Cellular therapy is considered as one of the major recent breakthroughs in medicine. Translation of this individualized treatment into first-line clinical routine is still limited. Main hurdles are availability of the technique, limited compatibility of classical phase III designs with cellular therapy, and regulatory restrictions. Multinational efforts are required to clarify the status of cellular treatment in first-line clinical routine with the overall objective to strengthen evidence-based treatment guidelines for the treatment of refractory viral infections post HSCT.

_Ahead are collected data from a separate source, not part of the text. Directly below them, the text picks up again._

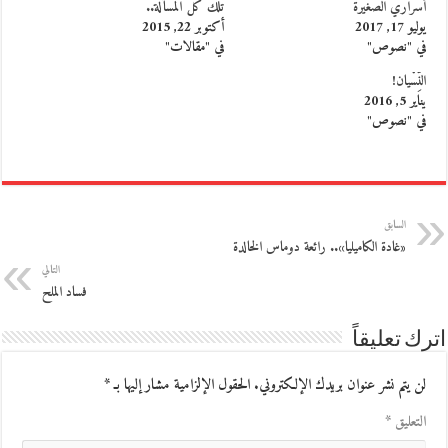
أسراري الصغيرة
تلك كل المسألة..
يوليو 17, 2017
أكتوبر 22, 2015
في "نصوص"
في "مقالات"
النِّسْيان!
يناير 5, 2016
في "نصوص"
السابق
«غادة الكاميليا».. رائعة دوماس الخالدة
التالي
فساد الملح
اترك تعليقاً
لن يتم نشر عنوان بريدك الإلكتروني.
الحقول الإلزامية مشار إليها بـ
*
التعليق
*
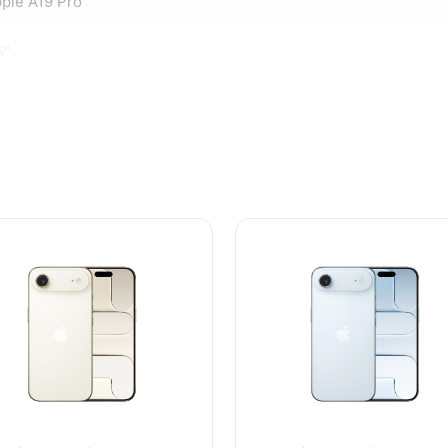
ple A19 Pro
5"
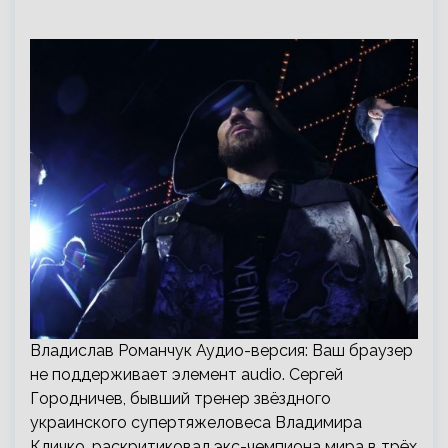
Владислав Романчук Аудио-версия: Ваш браузер
не поддерживает элемент audio. Сергей
Городничев, бывший тренер звёздного
украинского супертяжеловеса Владимира
Кличко, раскритиковал экс-чемпиона мира в трёх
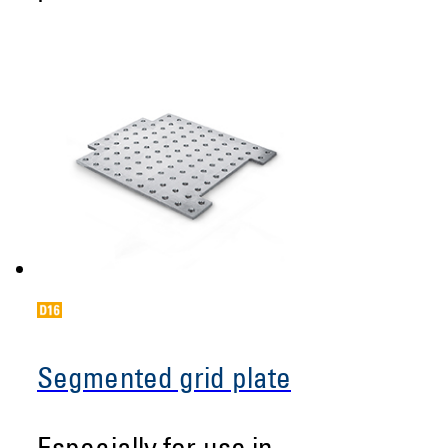
Segmented grid plate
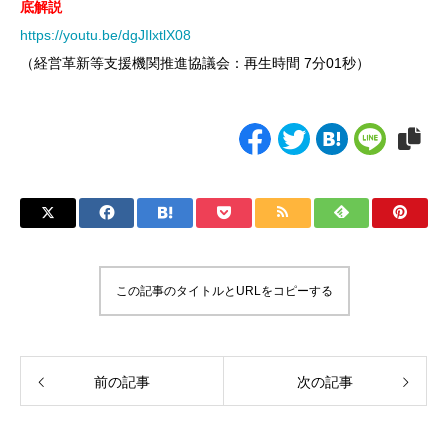
底解説
https://youtu.be/dgJIlxtlX08
（経営革新等支援機関推進協議会：再生時間 7分01秒）
この記事のタイトルとURLをコピーする
前の記事
次の記事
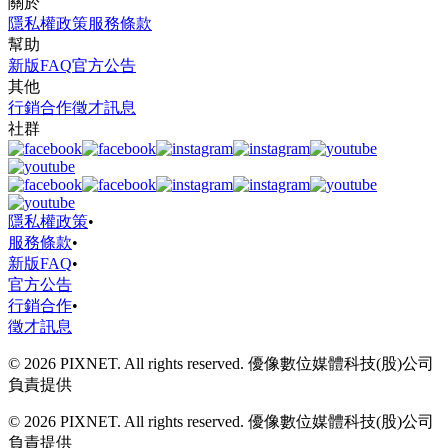
關於
隱私權政策
服務條款
幫助
新版FAQ
官方公告
其他
行銷合作
徵才訊息
社群
隱私權政策
•
服務條款
•
新版FAQ
•
官方公告
行銷合作
•
徵才訊息
© 2026 PIXNET. All rights reserved. 優像數位媒體科技(股)公司
負責提供
© 2026 PIXNET. All rights reserved. 優像數位媒體科技(股)公司
負責提供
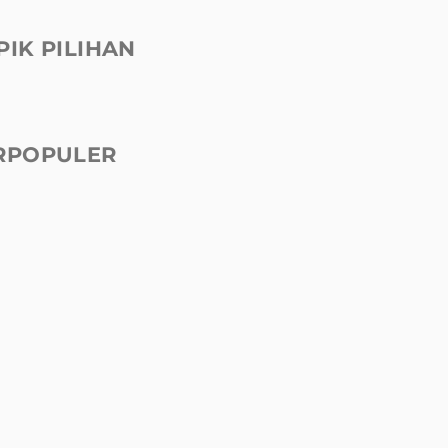
PIK PILIHAN
RPOPULER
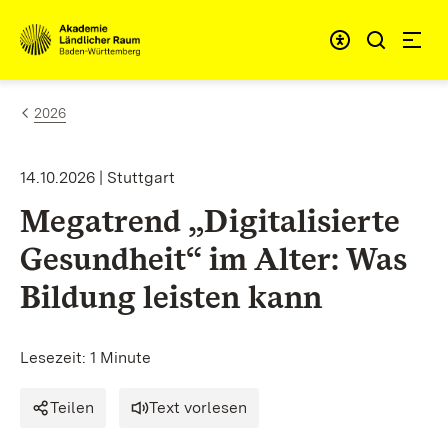
Zum Inhalt springen
Link zur Startseite
2026
14.10.2026 | Stuttgart
Megatrend „Digitalisierte
Gesundheit“ im Alter: Was
Bildung leisten kann
Lesezeit: 1 Minute
Teilen
Text vorlesen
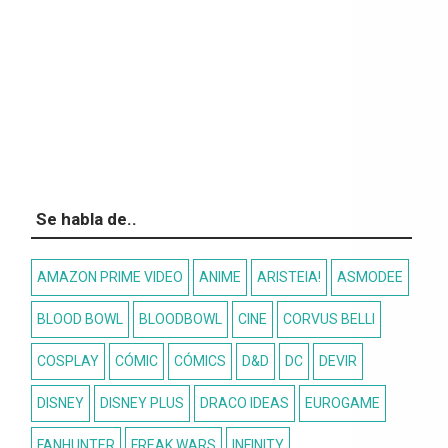
Se habla de..
AMAZON PRIME VIDEO
ANIME
ARISTEIA!
ASMODEE
BLOOD BOWL
BLOODBOWL
CINE
CORVUS BELLI
COSPLAY
CÓMIC
CÓMICS
D&D
DC
DEVIR
DISNEY
DISNEY PLUS
DRACO IDEAS
EUROGAME
FANHUNTER
FREAK WARS
INFINITY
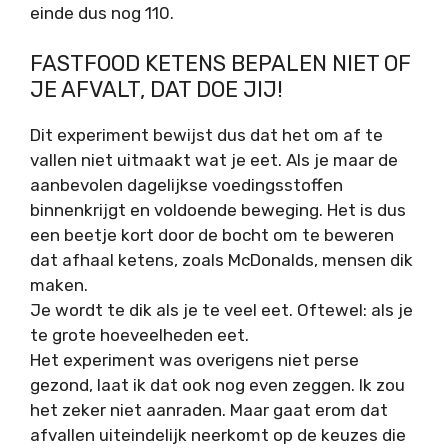
einde dus nog 110.
FASTFOOD KETENS BEPALEN NIET OF
JE AFVALT, DAT DOE JIJ!
Dit experiment bewijst dus dat het om af te
vallen niet uitmaakt wat je eet. Als je maar de
aanbevolen dagelijkse voedingsstoffen
binnenkrijgt en voldoende beweging. Het is dus
een beetje kort door de bocht om te beweren
dat afhaal ketens, zoals McDonalds, mensen dik
maken.
Je wordt te dik als je te veel eet. Oftewel: als je
te grote hoeveelheden eet.
Het experiment was overigens niet perse
gezond, laat ik dat ook nog even zeggen. Ik zou
het zeker niet aanraden. Maar gaat erom dat
afvallen uiteindelijk neerkomt op de keuzes die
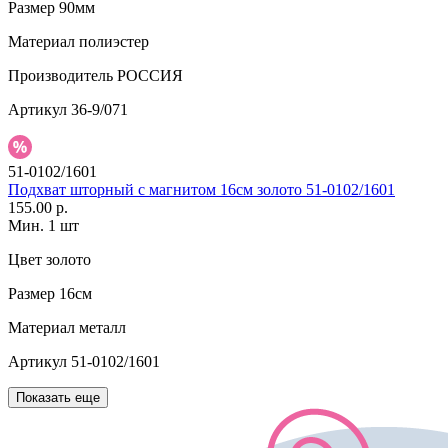
Размер
90мм
Материал
полиэстер
Производитель
РОССИЯ
Артикул
36-9/071
51-0102/1601
Подхват шторный с магнитом 16см золото 51-0102/1601
155.00 р.
Мин. 1 шт
Цвет
золото
Размер
16см
Материал
металл
Артикул
51-0102/1601
Показать еще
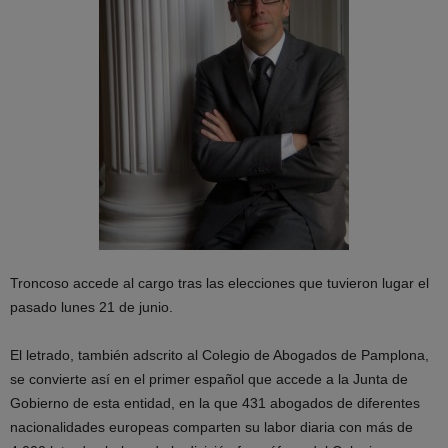
Troncoso accede al cargo tras las elecciones que tuvieron lugar el
pasado lunes 21 de junio.
El letrado, también adscrito al Colegio de Abogados de Pamplona,
se convierte así en el primer español que accede a la Junta de
Gobierno de esta entidad, en la que 431 abogados de diferentes
nacionalidades europeas comparten su labor diaria con más de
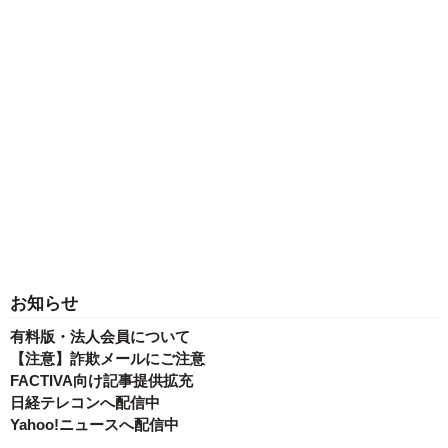
お知らせ
有料版・法人会員について
【注意】詐欺メールにご注意
FACTIVA向け記事提供拡充
日経テレコンへ配信中
Yahoo!ニュースへ配信中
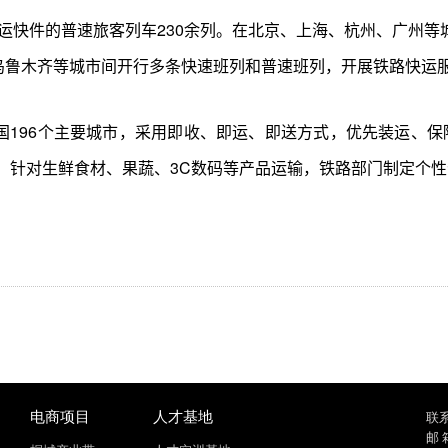
运快件的普速旅客列车230余列。在北京、上海、杭州、广州等城
乌鲁木齐等城市间开行多条快速班列和普速班列，开展铁路快运
全国196个主要城市，采用即收、即运、即送方式，优先装运、保
”。针对生鲜食材、果蔬、3C数码等产品运输，铁路部门制定个
电商项目
人才基地
联系
邮 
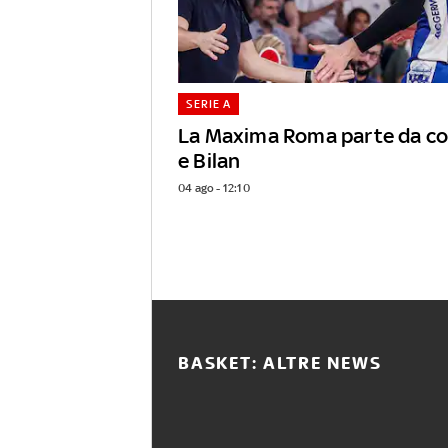
SERIE A
La Maxima Roma parte da coa
e Bilan
04 ago - 12:10
BASKET: ALTRE NEWS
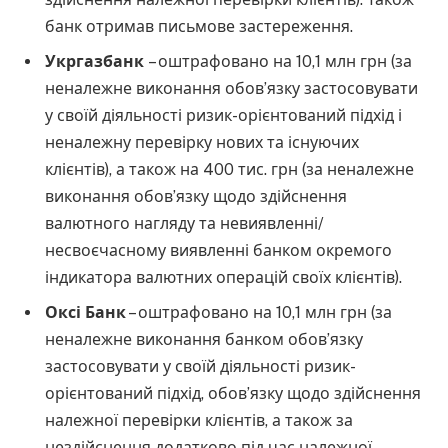
банк отримав письмове застереження.
Укргазбанк
– оштрафовано на 10,1 млн грн (за
неналежне виконання обов’язку застосовувати
у своїй діяльності ризик-орієнтований підхід і
неналежну перевірку нових та існуючих
клієнтів), а також на 400 тис. грн (за неналежне
виконання обов’язку щодо здійснення
валютного нагляду та невиявленні/
несвоєчасному виявленні банком окремого
індикатора валютних операцій своїх клієнтів).
Оксі Банк
– оштрафовано на 10,1 млн грн (за
неналежне виконання банком обов’язку
застосовувати у своїй діяльності ризик-
орієнтований підхід, обов’язку щодо здійснення
належної перевірки клієнтів, а також за
нездійснення додатково під час належної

异基因造血干细胞移植(HSCT)可使患者短暂但明显地处于免疫抑制状态,在此期间,病毒感染是发病率和死亡率的重要原因。过继转移病毒特异性 T 细胞是一种很有吸引力的方法,可以在异基因 HSCT 后恢复对难治性病毒感染患者的保护性 T 细胞免疫。
本综述总结了近 30 年来过继性 T 细胞转移的临床证据和进展。该综述基于从 PubMed 搜索中提取的证据以及作者的临床和实验工作。
HSCT 后的病毒感染通常是由潜伏病原体(如巨细胞病毒(CMV)、EB 病毒(EBV)和腺病毒(AdV))的内源性再激活引起的。目前的抗病毒药物并不令人满意,也不能治疗潜在的病理生理学,即缺乏特异性 T 细胞免疫。过继转移病毒特异性 T 细胞可能是一种潜在的、有针对性的、无毒的治疗方法,可以提供针对病毒的长期免疫。从健康供体中分离病毒特异性 T 细胞并输注给受体的过程称为过继性 T 细胞转移,已经在许多患者中使用不同的治疗方案进行了。基于基础研究,新的分离方案旨在安全、快速地获得用于过继性 T 细胞转移的细胞产品。我们总结了关于每种主要病原体的临床前和临床数据,以及目前用于靶向单一抗原甚至多种病原体的技术方法。
细胞疗法被认为是医学的重大近期突破之一。将这种个体化治疗转化为一线临床常规仍然受到限制。主要障碍是技术的可用性、经典 III 期设计与细胞疗法的兼容性有限以及监管限制。需要跨国努力来澄清细胞治疗在一线临床常规中的地位,总体目标是加强基于证据的治疗指南,以治疗 HSCT 后的难治性病毒感染。